How to complete this task
Begin at the top of the records and copy each line exactly. The line containing "Pecha Matej" is the last one to include.

BEGIN Input data

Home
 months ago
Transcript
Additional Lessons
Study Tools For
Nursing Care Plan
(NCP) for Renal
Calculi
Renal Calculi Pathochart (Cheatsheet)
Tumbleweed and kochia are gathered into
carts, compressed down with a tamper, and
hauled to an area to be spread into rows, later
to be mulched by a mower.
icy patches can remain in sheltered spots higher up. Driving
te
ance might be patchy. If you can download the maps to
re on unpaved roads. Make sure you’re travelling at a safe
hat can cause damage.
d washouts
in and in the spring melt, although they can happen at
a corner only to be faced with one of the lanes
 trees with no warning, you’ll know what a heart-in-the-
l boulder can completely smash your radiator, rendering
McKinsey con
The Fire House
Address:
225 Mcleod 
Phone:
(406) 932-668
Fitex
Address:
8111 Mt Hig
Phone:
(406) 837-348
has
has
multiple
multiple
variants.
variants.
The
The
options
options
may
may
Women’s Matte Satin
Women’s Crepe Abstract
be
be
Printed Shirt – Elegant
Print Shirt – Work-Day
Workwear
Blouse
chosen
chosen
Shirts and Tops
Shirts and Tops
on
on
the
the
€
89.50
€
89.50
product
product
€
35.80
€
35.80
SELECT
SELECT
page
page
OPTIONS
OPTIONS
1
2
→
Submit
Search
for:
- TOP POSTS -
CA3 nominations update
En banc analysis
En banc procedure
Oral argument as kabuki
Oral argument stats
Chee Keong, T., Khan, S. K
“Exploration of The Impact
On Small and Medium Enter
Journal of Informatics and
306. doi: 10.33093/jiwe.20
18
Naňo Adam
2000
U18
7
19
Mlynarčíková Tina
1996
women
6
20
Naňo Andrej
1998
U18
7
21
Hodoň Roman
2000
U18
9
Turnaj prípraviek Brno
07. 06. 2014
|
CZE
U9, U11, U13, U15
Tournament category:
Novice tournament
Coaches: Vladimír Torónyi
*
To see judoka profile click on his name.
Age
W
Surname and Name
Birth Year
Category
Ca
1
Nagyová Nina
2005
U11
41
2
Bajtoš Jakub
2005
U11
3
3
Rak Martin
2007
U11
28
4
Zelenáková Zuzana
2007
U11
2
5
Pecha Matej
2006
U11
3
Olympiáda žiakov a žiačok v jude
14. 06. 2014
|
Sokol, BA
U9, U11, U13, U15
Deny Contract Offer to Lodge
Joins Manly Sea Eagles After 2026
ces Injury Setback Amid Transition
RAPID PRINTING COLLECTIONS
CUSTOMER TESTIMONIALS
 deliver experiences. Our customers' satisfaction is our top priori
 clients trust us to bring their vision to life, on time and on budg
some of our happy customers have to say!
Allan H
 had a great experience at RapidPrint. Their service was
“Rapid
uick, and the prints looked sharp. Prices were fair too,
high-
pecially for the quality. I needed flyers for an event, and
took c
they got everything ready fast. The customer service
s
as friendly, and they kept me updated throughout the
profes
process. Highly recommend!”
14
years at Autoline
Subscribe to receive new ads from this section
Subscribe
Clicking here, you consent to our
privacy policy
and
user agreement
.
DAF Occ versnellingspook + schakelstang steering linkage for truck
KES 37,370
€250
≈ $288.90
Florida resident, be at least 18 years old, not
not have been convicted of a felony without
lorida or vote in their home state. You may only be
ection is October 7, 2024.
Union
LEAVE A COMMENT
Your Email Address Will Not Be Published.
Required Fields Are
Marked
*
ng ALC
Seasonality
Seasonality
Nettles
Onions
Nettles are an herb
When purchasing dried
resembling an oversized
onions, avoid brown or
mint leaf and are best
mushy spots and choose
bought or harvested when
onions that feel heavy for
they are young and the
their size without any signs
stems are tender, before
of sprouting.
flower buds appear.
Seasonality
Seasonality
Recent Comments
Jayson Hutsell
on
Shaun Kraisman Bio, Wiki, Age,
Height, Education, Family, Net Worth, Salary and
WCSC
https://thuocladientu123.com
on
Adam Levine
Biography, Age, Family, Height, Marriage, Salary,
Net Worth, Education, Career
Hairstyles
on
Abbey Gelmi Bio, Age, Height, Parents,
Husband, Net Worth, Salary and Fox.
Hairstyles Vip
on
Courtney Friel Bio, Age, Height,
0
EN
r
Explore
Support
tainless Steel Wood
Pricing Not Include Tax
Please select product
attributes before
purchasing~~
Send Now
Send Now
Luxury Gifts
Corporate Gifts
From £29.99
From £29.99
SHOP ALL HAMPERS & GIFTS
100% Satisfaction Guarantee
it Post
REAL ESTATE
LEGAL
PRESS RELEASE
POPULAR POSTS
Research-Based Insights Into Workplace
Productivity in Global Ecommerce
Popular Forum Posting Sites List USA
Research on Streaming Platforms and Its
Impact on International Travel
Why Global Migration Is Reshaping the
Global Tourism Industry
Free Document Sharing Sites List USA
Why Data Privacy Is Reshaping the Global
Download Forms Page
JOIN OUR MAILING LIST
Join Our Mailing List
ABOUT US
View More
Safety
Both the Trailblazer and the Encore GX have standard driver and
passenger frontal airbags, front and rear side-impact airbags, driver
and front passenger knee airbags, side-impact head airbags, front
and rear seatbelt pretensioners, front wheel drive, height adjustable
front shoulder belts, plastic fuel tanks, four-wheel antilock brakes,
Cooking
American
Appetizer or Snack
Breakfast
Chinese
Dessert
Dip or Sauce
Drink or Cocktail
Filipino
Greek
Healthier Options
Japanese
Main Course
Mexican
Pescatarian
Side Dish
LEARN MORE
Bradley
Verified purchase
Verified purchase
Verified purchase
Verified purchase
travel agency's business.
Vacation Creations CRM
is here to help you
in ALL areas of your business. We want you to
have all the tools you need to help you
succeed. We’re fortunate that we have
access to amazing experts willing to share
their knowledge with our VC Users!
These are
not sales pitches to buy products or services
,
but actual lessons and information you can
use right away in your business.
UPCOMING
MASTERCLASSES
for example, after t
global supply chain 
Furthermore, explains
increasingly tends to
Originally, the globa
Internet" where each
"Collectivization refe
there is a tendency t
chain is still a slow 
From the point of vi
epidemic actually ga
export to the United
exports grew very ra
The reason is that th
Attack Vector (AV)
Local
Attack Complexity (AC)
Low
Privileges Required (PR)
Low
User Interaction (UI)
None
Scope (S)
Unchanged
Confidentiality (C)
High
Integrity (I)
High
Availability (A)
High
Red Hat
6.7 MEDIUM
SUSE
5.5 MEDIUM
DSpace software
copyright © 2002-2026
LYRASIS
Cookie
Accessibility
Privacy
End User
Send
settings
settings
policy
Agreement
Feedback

END Input data

Result
Home
 months ago
Transcript
Additional Lessons
Study Tools For
Nursing Care Plan
(NCP) for Renal
Calculi
Renal Calculi Pathochart (Cheatsheet)
Tumbleweed and kochia are gathered into
carts, compressed down with a tamper, and
hauled to an area to be spread into rows, later
to be mulched by a mower.
icy patches can remain in sheltered spots higher up. Driving
te
ance might be patchy. If you can download the maps to
re on unpaved roads. Make sure you’re travelling at a safe
hat can cause damage.
d washouts
in and in the spring melt, although they can happen at
a corner only to be faced with one of the lanes
 trees with no warning, you’ll know what a heart-in-the-
l boulder can completely smash your radiator, rendering
McKinsey con
The Fire House
Address:
225 Mcleod 
Phone:
(406) 932-668
Fitex
Address:
8111 Mt Hig
Phone:
(406) 837-348
has
has
multiple
multiple
variants.
variants.
The
The
options
options
may
may
Women’s Matte Satin
Women’s Crepe Abstract
be
be
Printed Shirt – Elegant
Print Shirt – Work-Day
Workwear
Blouse
chosen
chosen
Shirts and Tops
Shirts and Tops
on
on
the
the
€
89.50
€
89.50
product
product
€
35.80
€
35.80
SELECT
SELECT
page
page
OPTIONS
OPTIONS
1
2
→
Submit
Search
for:
- TOP POSTS -
CA3 nominations update
En banc analysis
En banc procedure
Oral argument as kabuki
Oral argument stats
Chee Keong, T., Khan, S. K
“Exploration of The Impact
On Small and Medium Enter
Journal of Informatics and
306. doi: 10.33093/jiwe.20
18
Naňo Adam
2000
U18
7
19
Mlynarčíková Tina
1996
women
6
20
Naňo Andrej
1998
U18
7
21
Hodoň Roman
2000
U18
9
Turnaj prípraviek Brno
07. 06. 2014
|
CZE
U9, U11, U13, U15
Tournament category:
Novice tournament
Coaches: Vladimír Torónyi
*
To see judoka profile click on his name.
Age
W
Surname and Name
Birth Year
Category
Ca
1
Nagyová Nina
2005
U11
41
2
Bajtoš Jakub
2005
U11
3
3
Rak Martin
2007
U11
28
4
Zelenáková Zuzana
2007
U11
2
5
Pecha Matej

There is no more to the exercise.